**Exercise requirements:** Locate every line in the records below that contains the word "très", and copy each one.

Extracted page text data
● ● ● ● ●

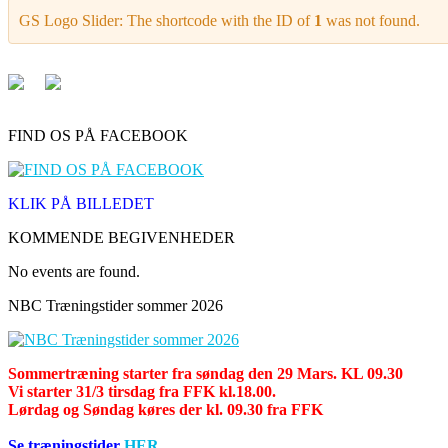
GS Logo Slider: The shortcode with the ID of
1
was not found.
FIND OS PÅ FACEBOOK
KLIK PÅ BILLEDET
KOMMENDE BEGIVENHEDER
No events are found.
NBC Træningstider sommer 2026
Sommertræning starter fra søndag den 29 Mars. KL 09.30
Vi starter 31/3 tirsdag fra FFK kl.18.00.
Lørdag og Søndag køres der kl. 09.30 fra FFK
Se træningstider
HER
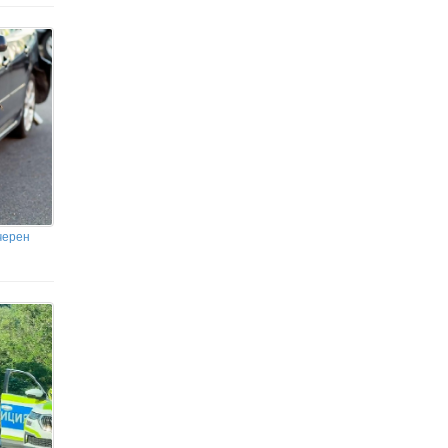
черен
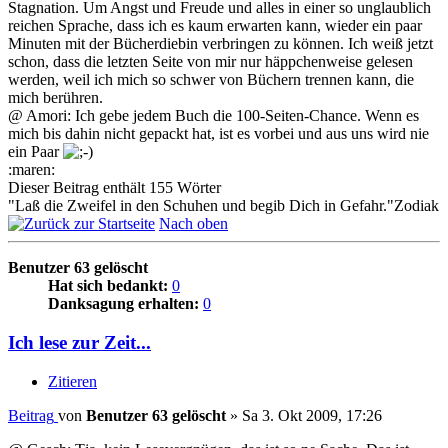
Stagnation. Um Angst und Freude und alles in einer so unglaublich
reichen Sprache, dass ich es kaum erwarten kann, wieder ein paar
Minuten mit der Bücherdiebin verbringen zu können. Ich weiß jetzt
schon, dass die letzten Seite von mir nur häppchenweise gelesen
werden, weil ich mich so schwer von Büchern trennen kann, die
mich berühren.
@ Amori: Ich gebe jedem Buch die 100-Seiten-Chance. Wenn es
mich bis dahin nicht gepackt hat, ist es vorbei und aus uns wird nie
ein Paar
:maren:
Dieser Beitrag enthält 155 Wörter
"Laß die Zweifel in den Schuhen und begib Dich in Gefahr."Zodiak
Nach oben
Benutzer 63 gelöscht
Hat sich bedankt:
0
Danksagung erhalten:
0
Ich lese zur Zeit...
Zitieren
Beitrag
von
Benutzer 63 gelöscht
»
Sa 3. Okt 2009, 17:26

● ● ● ● ●

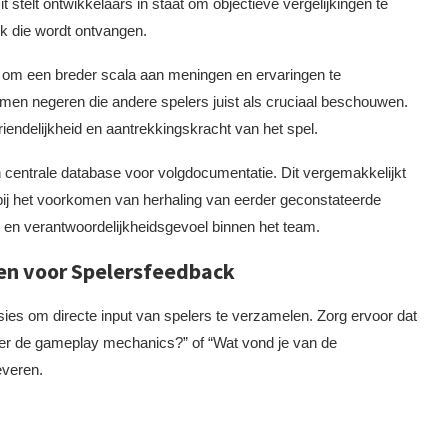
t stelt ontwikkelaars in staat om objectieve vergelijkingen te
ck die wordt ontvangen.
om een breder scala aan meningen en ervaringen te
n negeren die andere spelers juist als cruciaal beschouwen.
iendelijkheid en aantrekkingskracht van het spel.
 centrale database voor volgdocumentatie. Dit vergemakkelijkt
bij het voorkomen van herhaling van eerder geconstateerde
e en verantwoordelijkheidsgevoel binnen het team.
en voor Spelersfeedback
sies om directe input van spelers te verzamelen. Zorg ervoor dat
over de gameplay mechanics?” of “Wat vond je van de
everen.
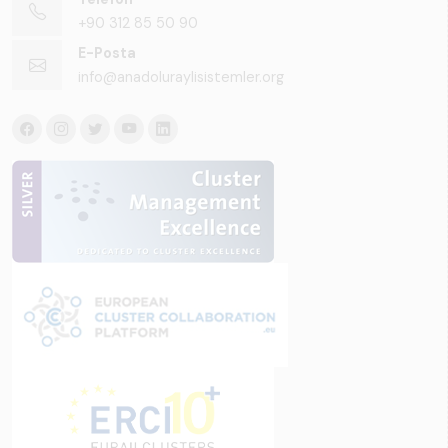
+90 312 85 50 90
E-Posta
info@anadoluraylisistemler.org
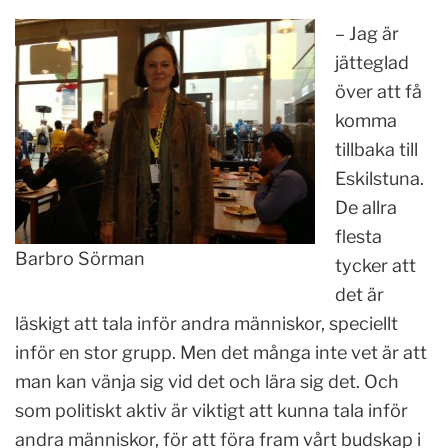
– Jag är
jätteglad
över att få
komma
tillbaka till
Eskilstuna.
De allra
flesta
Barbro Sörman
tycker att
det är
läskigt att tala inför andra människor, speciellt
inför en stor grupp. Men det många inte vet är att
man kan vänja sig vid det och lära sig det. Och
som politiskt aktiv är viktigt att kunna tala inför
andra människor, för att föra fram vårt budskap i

● ● ● ● ●

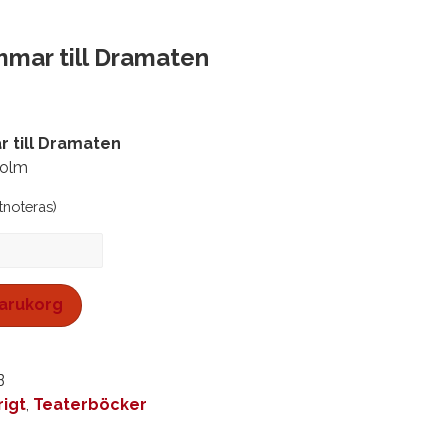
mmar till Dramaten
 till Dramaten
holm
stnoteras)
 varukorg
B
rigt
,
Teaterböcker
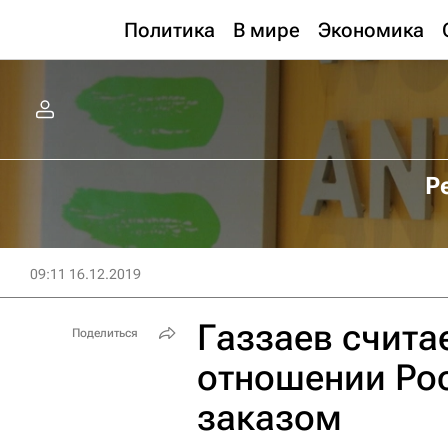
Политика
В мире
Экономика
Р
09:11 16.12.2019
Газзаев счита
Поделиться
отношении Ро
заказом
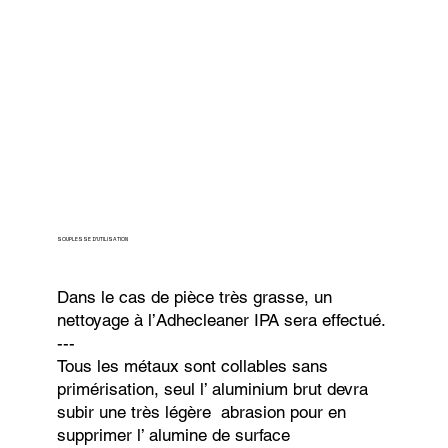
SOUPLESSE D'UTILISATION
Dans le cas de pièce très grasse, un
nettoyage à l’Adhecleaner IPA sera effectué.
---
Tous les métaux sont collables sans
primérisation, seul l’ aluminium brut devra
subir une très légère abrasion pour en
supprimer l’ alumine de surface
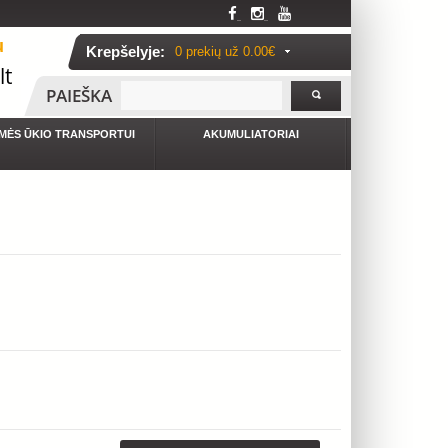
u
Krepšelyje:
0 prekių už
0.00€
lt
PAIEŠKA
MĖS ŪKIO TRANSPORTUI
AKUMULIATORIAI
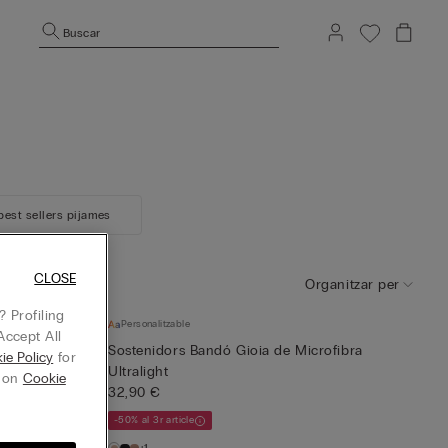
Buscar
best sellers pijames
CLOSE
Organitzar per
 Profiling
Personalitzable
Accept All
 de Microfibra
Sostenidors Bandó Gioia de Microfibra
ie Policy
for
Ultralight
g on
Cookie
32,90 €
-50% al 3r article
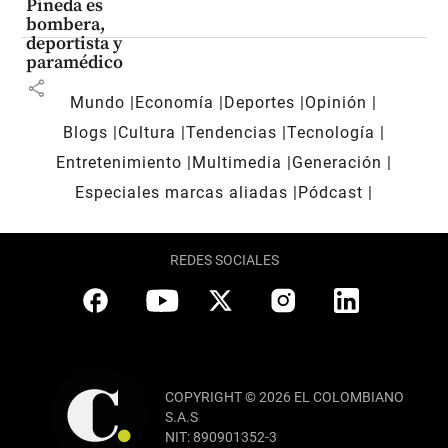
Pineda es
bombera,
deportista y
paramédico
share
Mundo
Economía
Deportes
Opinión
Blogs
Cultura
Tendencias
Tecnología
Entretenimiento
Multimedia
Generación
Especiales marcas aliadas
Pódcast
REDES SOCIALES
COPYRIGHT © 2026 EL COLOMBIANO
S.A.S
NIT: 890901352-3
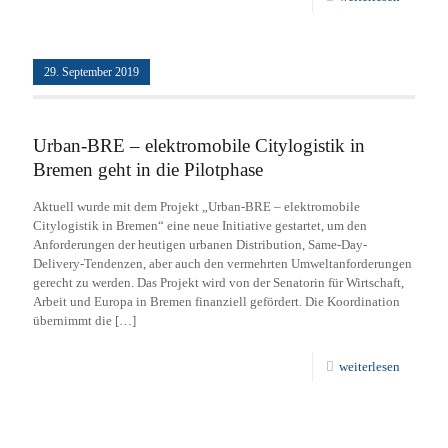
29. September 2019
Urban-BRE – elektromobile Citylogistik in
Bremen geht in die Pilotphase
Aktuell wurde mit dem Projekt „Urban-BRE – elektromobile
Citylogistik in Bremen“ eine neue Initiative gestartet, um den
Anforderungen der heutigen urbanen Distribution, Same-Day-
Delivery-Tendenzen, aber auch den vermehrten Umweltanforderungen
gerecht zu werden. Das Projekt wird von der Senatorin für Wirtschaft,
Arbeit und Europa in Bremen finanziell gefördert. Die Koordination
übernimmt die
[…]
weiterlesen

● ● ● ● ●

**Task solution:**
Dans le cas de pièce très grasse, un
subir une très légère abrasion pour en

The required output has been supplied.